- Inglis in a publicity shot for All Our Yesterdays
- Born: Brian St John Inglis 31 July 1916 Dublin, Ireland
- Died: 11 February 1993 (aged 76) London, England
- Education: Magdalen College, Oxford; Trinity College, Dublin;
- Occupations: Journalist; historian; author; television presenter;
- Spouse: Ruth Wodeson ​ ​(m. 1958; div. 1974)​
- Children: 2

= Brian Inglis =

Irish journalist, historian & TV presenter

Brian St John Inglis (31 July 1916 – 11 February 1993) was an Irish journalist, historian and television presenter who worked in London. He was born in Dublin, Ireland, and retained an interest in Irish history and politics. He was best known to people in Britain as the presenter of All Our Yesterdays, a television review of events exactly 25 years previously, as seen in newsreels, newspaper articles, etc. He also presented the weekly review of newspapers known as What the Papers Say.

He joined the staff of The Spectator in 1954, and became editor in 1959, soon afterwards hiring the young Bernard Levin to write for the magazine. He continued as editor until 1962. He also had interests in the paranormal and alternative medicine.

==Early life and education==
Brian St John Inglis was born in Dublin, into a middle-class professional Church of Ireland family. His father was Sir Claude Cavendish Inglis FRS, a hydraulic engineer who founded the Hydraulic Research Station, Wallingford; his mother was Lady Vera Inglis, née Blood. His maternal grandmother lived at the closed society of Malahide, north County Dublin. He spent his early years in India with his parents, before beginning boarding school in England. He was a grandson of J. R. Blood and thus a likely descendant of Thomas Blood, who attempted (unsuccessfully) to steal the British Crown Jewels. He found the life he was born into oppressive in its obsession with custom, style, privilege, respectability, and ostracism. Since the people around him were regarded as English invaders by the local Irish Catholics, and as Irish by society over in Britain, he felt alienated from, or was rejected by, everyone to whom he might claim a connection.

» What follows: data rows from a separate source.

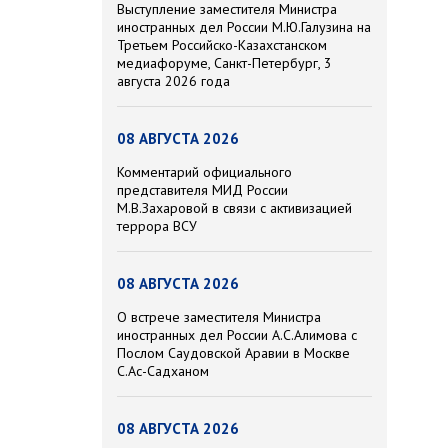
Выступление заместителя Министра
иностранных дел России М.Ю.Галузина на
Третьем Российско-Казахстанском
медиафоруме, Санкт-Петербург, 3
августа 2026 года
08 АВГУСТА 2026
Комментарий официального
представителя МИД России
М.В.Захаровой в связи с активизацией
террора ВСУ
08 АВГУСТА 2026
О встрече заместителя Министра
иностранных дел России А.С.Алимова с
Послом Саудовской Аравии в Москве
С.Ас-Садханом
08 АВГУСТА 2026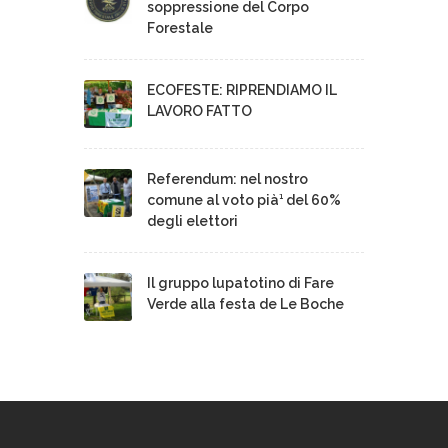
soppressione del Corpo
Forestale
ECOFESTE: RIPRENDIAMO IL
LAVORO FATTO
Referendum: nel nostro
comune al voto pià¹ del 60%
degli elettori
Il gruppo lupatotino di Fare
Verde alla festa de Le Boche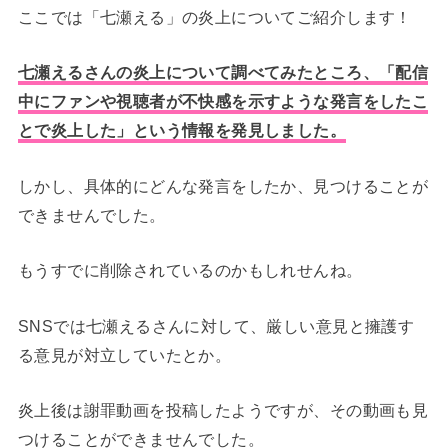
ここでは「七瀬える」の炎上についてご紹介します！
七瀬えるさんの炎上について調べてみたところ、「配信
中にファンや視聴者が不快感を示すような発言をしたこ
とで炎上した」という情報を発見しました。
しかし、具体的にどんな発言をしたか、見つけることが
できませんでした。
もうすでに削除されているのかもしれせんね。
SNSでは七瀬えるさんに対して、厳しい意見と擁護す
る意見が対立していたとか。
炎上後は謝罪動画を投稿したようですが、その動画も見
つけることができませんでした。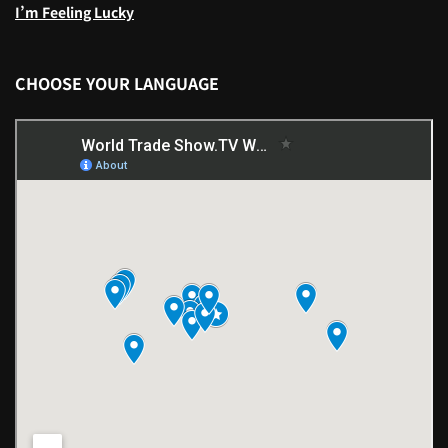
I’m Feeling Lucky
CHOOSE YOUR LANGUAGE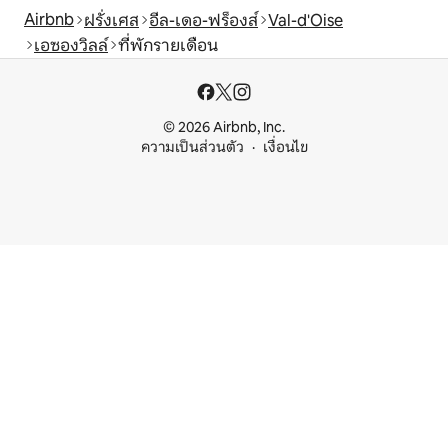
Airbnb
ฝรั่งเศส
อีล-เดอ-ฟร็องส์
Val-d'Oise
เอซองวิลล์
ที่พักรายเดือน
© 2026 Airbnb, Inc.
ความเป็นส่วนตัว
เงื่อนไข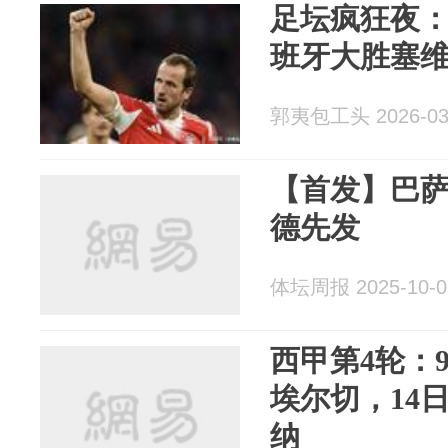
足坛疯狂夜
班牙大胜塞
郭夷包工头 2026-03
【首发】巴
德先发
体坛周报 2025-10-0
西甲第4轮：9
埃尔切，14日
纳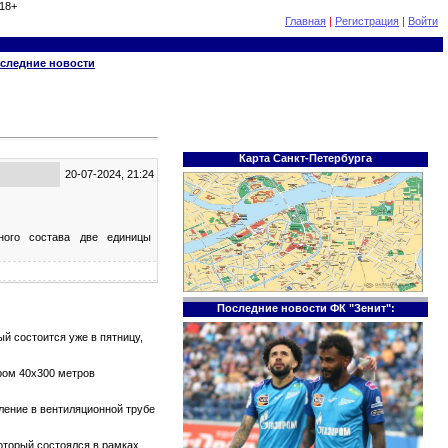
18+
Главная
|
Регистрация
|
Войти
следние новости
Карта Санкт-Петербурга
20-07-2024, 21:24
ного состава две единицы
Последние новости ФК "Зенит":
й состоится уже в пятницу,
ром 40х300 метров
тление в вентиляционной трубе
который состоялся в рамках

He attended the Dragon School in Oxford, Shrewsbury School, Trinity College, Dublin, and Magdalen College, Oxford. After service in the RAF during World War II, he studied for a PhD in History at Trinity College, Dublin. His thesis was the basis for his first book, Freedom of the Press in Ireland (1954).

==Adult life==
He married Ruth Woodeson, the writer, in 1958, and they had a son and a daughter, later separating in 1972 and divorcing two years later. In 1962, he published his first memoir West Briton (a pejorative reference to the Anglo-Irish upper classes in Ireland, from whose cultural influence Inglis never entirely escaped). He was a founding member of the British-Irish Association, which became the British Association for Irish Studies.

In 1975, he wrote and narrated a unique sound archive of World War II for record label Cameo Classics, entitled Sounds of All Our Yesterdays. It was researched by his friend Bill Grundy, a producer of the Granada TV series All Our Yesterdays, which Inglis had presented from 1962 until 1973.

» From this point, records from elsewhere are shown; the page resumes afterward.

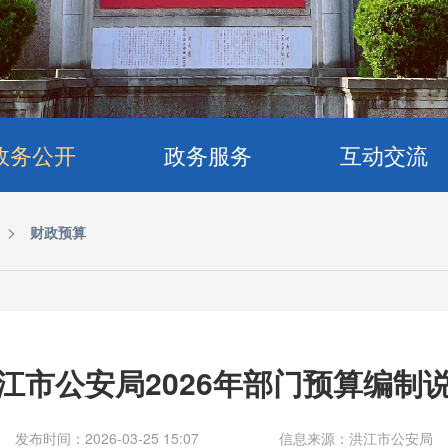
政务公开
政务服务
互动交流
>
财政预算
江市公安局2026年部门预算编制
发布时间：2026-03-25 15:07
信息来源：洪江市公安局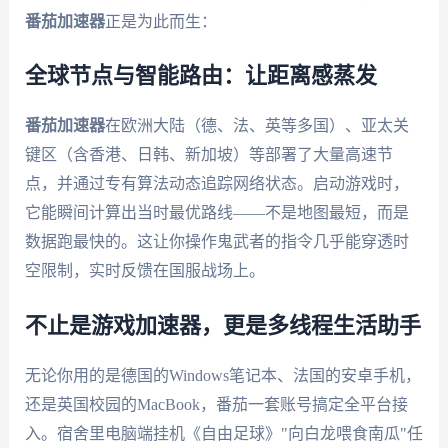
番茄加速器
正是为此而生：
全球节点与智能路由：让距离感蒸发
番茄加速器
在欧洲大陆（德、法、英等多国）、亚太关
键区（含香港、日韩、新加坡）等部署了大量高速节
点，并通过专有算法动态追踪网络状态。启动游戏时，
它能瞬间计算出当时最优路线——不是地图最短，而是
数据跑最快的。这让你操作鬼武者的指令几乎能穿透时
空限制，实时反馈在国服战场上。
不止是游戏加速器，更是多线程生活助手
无论你用的是德国的Windows笔记本、法国的安卓手机，
还是英国校园的MacBook，番茄一套账号搞定全平台接
入。宿舍里电脑端挂机《自由足球》"向白龙喂食南瓜"任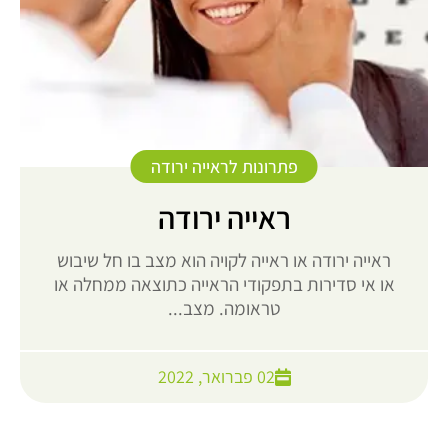
פתרונות לראייה ירודה
ראייה ירודה
ראייה ירודה או ראייה לקויה הוא מצב בו חל שיבוש
או אי סדירות בתפקודי הראייה כתוצאה ממחלה או
טראומה. מצב...
02 פברואר, 2022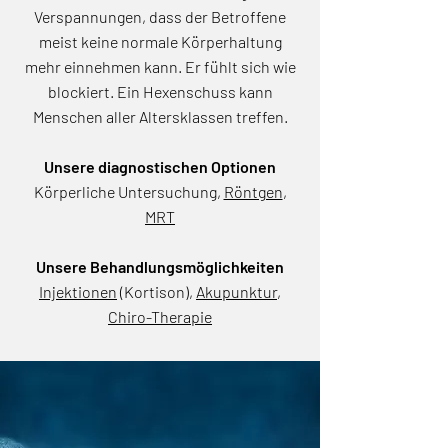
Verspannungen, dass der Betroffene
meist keine normale Körperhaltung
mehr einnehmen kann. Er fühlt sich wie
blockiert. Ein Hexenschuss kann
Menschen aller Altersklassen treffen.
Unsere diagnostischen Optionen
Körperliche Untersuchung,
Röntgen
,
MRT
Unsere Behandlungsmöglichkeiten
Injektionen
(Kortison)
,
Akupunktur
,
Chiro-Therapie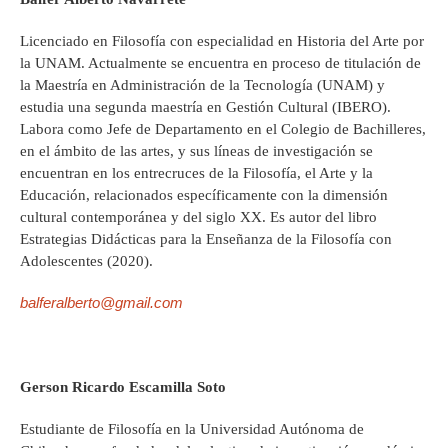
Licenciado en Filosofía con especialidad en Historia del Arte por
la UNAM. Actualmente se encuentra en proceso de titulación de
la Maestría en Administración de la Tecnología (UNAM) y
estudia una segunda maestría en Gestión Cultural (IBERO).
Labora como Jefe de Departamento en el Colegio de Bachilleres,
en el ámbito de las artes, y sus líneas de investigación se
encuentran en los entrecruces de la Filosofía, el Arte y la
Educación, relacionados específicamente con la dimensión
cultural contemporánea y del siglo XX. Es autor del libro
Estrategias Didácticas para la Enseñanza de la Filosofía con
Adolescentes (2020).
balferalberto@gmail.com
Gerson Ricardo Escamilla Soto
Estudiante de Filosofía en la Universidad Autónoma de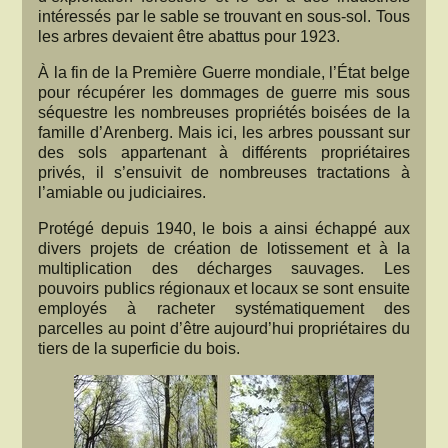
intéressés par le sable se trouvant en sous-sol. Tous
les arbres devaient être abattus pour 1923.
À la fin de la Première Guerre mondiale, l’État belge
pour récupérer les dommages de guerre mis sous
séquestre les nombreuses propriétés boisées de la
famille d’Arenberg. Mais ici, les arbres poussant sur
des sols appartenant à différents propriétaires
privés, il s’ensuivit de nombreuses tractations à
l’amiable ou judiciaires.
Protégé depuis 1940, le bois a ainsi échappé aux
divers projets de création de lotissement et à la
multiplication des décharges sauvages. Les
pouvoirs publics régionaux et locaux se sont ensuite
employés à racheter systématiquement des
parcelles au point d’être aujourd’hui propriétaires du
tiers de la superficie du bois.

His interest in the paranormal began while working at The Spectator. In 1978, Inglis published Natural and Supernatural. With Arthur Koestler and Tony Bloomfield he co-founded the KIB Society to sponsor paranormal research (which was later renamed the Koestler Parapsychology Unit). He published a work on people who enter trance states (Trance: A Natural History of Altered States of Mind) and his last work, written as a tribute to Koestler dealt with the subject of synchronicity. It was entitled Coincidence: A Matter of Chance or Synchronicity?.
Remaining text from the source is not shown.